Start of The input

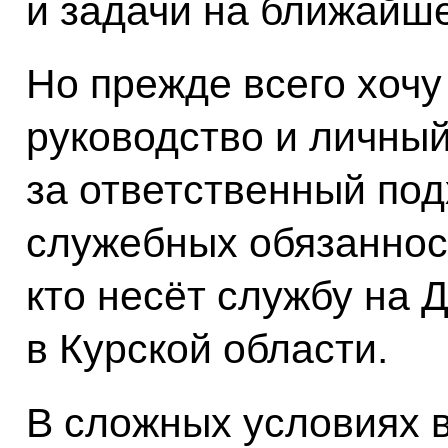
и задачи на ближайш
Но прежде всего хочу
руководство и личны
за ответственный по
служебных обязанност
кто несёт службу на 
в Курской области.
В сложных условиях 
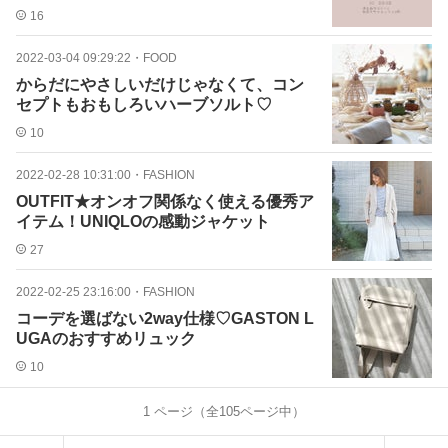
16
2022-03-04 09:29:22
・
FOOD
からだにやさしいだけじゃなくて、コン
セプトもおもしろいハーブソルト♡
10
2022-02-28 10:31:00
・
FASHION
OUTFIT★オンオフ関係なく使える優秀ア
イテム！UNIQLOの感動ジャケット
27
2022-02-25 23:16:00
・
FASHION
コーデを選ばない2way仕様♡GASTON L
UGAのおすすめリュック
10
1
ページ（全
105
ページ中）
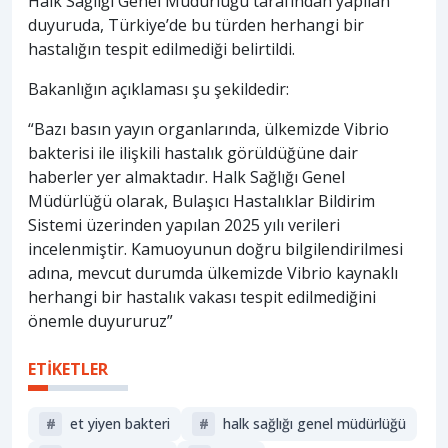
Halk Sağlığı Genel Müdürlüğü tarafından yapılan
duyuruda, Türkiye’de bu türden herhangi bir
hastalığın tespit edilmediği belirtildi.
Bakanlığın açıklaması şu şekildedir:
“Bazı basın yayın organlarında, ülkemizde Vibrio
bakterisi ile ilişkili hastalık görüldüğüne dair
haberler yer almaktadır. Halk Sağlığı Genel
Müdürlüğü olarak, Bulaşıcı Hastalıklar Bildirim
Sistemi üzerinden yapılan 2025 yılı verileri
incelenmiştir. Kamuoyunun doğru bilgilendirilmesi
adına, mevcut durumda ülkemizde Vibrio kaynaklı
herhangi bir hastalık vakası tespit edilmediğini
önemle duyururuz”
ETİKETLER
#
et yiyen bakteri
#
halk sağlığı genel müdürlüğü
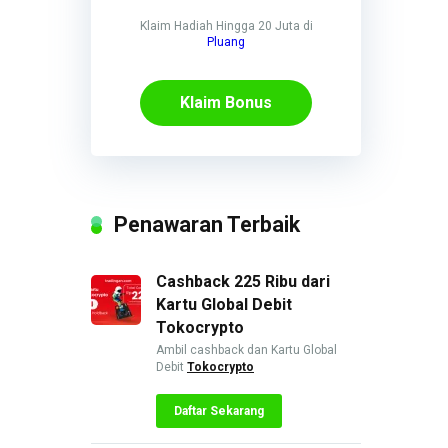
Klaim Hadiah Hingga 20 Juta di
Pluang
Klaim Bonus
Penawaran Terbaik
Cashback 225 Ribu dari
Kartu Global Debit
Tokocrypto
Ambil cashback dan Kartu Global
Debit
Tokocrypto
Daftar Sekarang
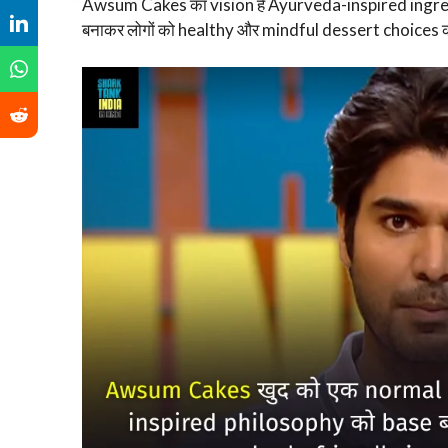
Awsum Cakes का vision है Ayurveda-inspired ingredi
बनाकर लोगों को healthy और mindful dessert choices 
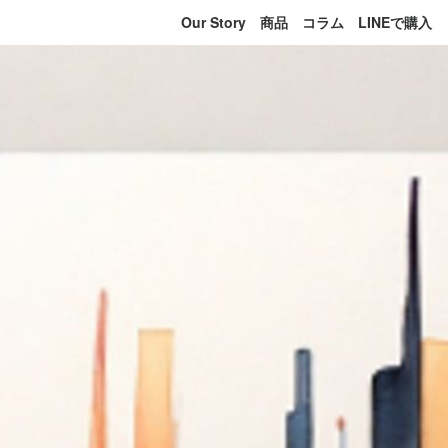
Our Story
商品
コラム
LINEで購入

End of The input
Start of The input

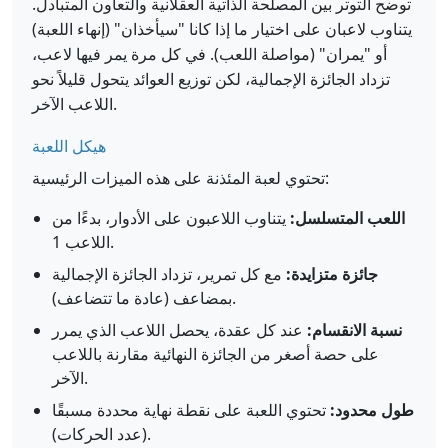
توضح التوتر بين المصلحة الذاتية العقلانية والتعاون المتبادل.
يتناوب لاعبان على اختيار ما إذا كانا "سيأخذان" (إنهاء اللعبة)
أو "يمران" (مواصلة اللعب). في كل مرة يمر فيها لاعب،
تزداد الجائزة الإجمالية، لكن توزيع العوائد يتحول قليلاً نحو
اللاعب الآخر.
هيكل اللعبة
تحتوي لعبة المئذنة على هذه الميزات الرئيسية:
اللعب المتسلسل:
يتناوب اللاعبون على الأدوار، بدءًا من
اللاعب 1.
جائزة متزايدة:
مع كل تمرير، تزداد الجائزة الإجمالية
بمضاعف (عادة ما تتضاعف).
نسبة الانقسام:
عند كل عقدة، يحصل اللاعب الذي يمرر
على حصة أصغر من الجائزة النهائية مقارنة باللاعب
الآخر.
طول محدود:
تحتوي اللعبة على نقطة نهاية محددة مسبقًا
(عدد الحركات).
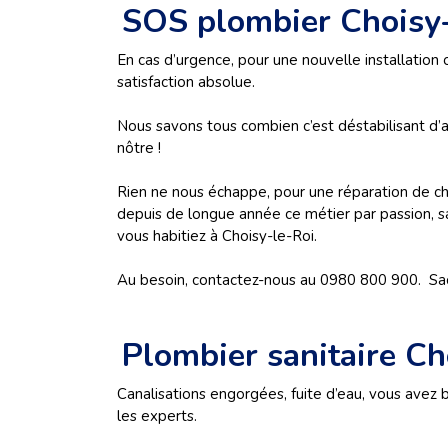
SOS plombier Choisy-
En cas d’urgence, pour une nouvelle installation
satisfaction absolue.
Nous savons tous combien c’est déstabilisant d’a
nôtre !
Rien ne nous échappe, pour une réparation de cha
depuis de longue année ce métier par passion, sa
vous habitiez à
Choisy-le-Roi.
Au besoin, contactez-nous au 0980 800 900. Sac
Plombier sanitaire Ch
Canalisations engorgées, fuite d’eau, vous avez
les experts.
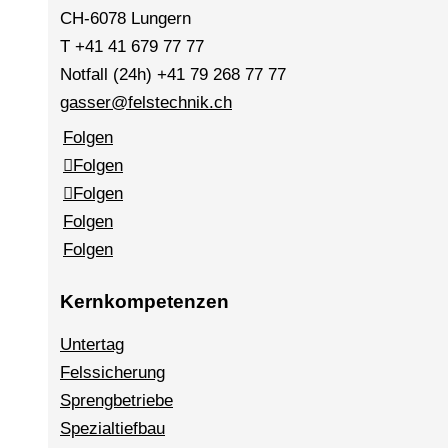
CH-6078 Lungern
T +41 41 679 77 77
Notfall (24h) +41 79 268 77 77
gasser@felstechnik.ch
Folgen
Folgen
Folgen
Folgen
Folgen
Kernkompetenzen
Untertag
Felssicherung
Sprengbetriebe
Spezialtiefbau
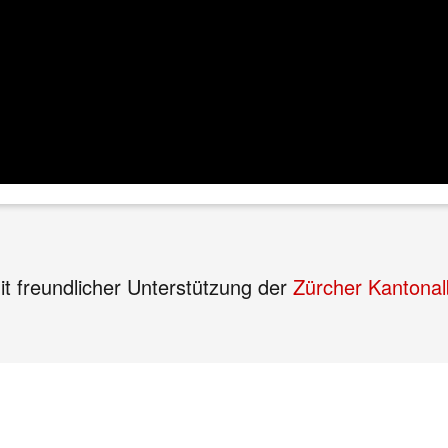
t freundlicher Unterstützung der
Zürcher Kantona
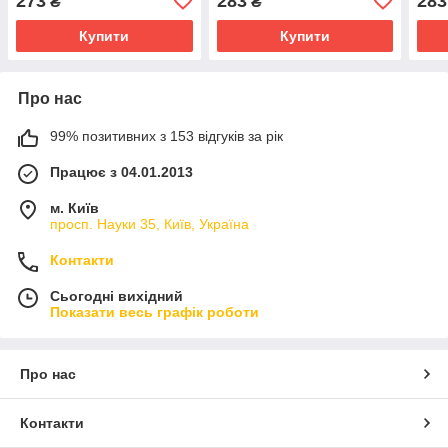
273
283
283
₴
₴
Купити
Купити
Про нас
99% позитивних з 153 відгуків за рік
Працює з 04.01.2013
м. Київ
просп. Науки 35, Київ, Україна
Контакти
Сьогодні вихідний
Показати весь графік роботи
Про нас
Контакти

End of The input
Start of The input

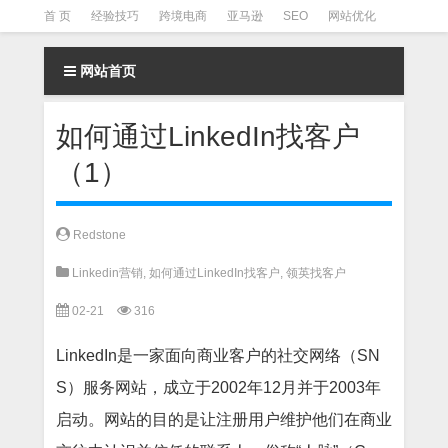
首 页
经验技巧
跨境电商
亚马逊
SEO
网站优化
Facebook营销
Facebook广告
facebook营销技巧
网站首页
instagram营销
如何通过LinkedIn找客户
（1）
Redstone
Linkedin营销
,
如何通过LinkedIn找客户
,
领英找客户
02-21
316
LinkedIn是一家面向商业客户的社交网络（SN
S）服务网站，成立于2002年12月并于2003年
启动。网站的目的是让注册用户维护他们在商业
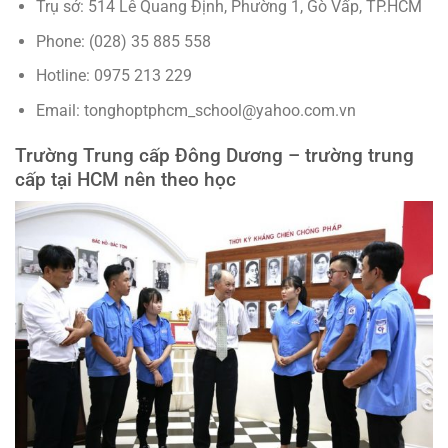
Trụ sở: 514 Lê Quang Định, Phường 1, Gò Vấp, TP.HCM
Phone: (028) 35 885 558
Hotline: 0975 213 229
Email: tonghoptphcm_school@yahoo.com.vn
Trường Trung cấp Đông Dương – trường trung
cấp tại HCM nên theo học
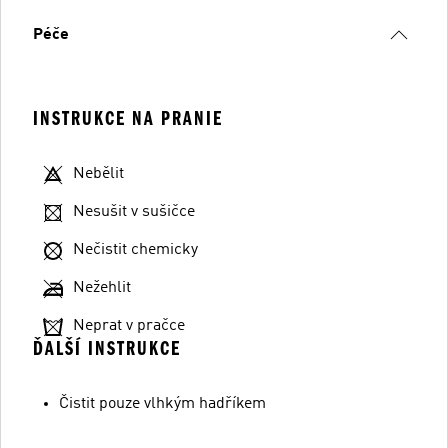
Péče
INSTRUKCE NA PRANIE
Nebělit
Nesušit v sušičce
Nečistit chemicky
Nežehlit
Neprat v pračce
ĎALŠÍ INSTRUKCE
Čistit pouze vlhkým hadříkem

End of The input

● Assignment:
The required output is every line above that contains the string "tespit".

● Expected answer:
hastalığın tespit edilmediği belirtildi.
herhangi bir hastalık vakası tespit edilmediğini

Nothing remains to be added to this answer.